Task 1 Using the States dataset, conduct a multiple linear regression with ClintonVote #as the dependent variable and College, HouseholdIncome, and NonWhite as #independent variables. Create regression tables using the sjPlot package. #Interpret the coefficients and assess the model fit.
data(USStates)
States <- USStates
model <- lm(ClintonVote ~ College + HouseholdIncome + NonWhite, data = States)
tab_model(model)
| ClintonVote | |||
|---|---|---|---|
| Predictors | Estimates | CI | p |
| (Intercept) | 0.99 | -11.11 – 13.10 | 0.870 |
| College | 1.12 | 0.67 – 1.58 | <0.001 |
| HouseholdIncome | -0.08 | -0.38 – 0.23 | 0.625 |
| NonWhite | 0.43 | 0.27 – 0.60 | <0.001 |
| Observations | 50 | ||
| R2 / R2 adjusted | 0.616 / 0.590 | ||
Based on the regression table results, the intercept has an estimate of 0.99 with a p-value of 0.870, indicating that the baseline level of ClintonVote is not significantly different from zero when all predictors are zero. The variable College has an estimate of 1.12 with a p-value of less than 0.001, indicating that this coefficient is statistically significant. For each one-unit increase in the percentage of college-educated individuals, ClintonVote increases by 1.12 percentage points.

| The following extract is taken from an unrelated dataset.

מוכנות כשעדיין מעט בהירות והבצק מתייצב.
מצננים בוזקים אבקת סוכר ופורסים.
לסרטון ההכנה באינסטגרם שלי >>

The variable HouseholdIncome has an estimate of -0.08 with a p-value of 0.625, indicating that this coefficient is not statistically significant. This means that household income does not have a significant linear relationship with ClintonVote in this model.
The variable NonWhite has an estimate of 0.43 with a p-value of less than 0.001, indicating that this coefficient is statistically significant. For each one-unit increase in the percentage of non-white individuals, ClintonVote increases by 0.43 percentage points.
The model’s R-squared value is 0.616, indicating that approximately 61.6% of the variance in ClintonVote is explained by the model. This represents a moderate level of explanatory power. The adjusted R-squared value is 0.590, which adjusts for the number of predictors in the model and indicates that approximately 59.0% of the variance in ClintonVote is explained by the model when taking into account the number of predictors.
Task 2 Extend the model from Task 1 by adding the Region variable. Compare this new #model to the previous one using AIC and BIC. Create a regression table with all #models with modelsummary. Interpret the results and discuss which model you #prefer and why.
model2 <- lm(ClintonVote ~ College + HouseholdIncome + NonWhite + Region, data = States)
print(paste("AIC with model without Region is ", AIC(model)))
## [1] "AIC with model without Region is 336.766654146048"
print(paste("BIC with model without Region is ", BIC(model)))
## [1] "BIC with model without Region is 346.326769173189"
print(paste("AIC with model with Region is ", AIC(model2)))
## [1] "AIC with model with Region is 326.485680890501"
print(paste("BIC with model with Region is ", BIC(model2)))
## [1] "BIC with model with Region is 341.781864933926"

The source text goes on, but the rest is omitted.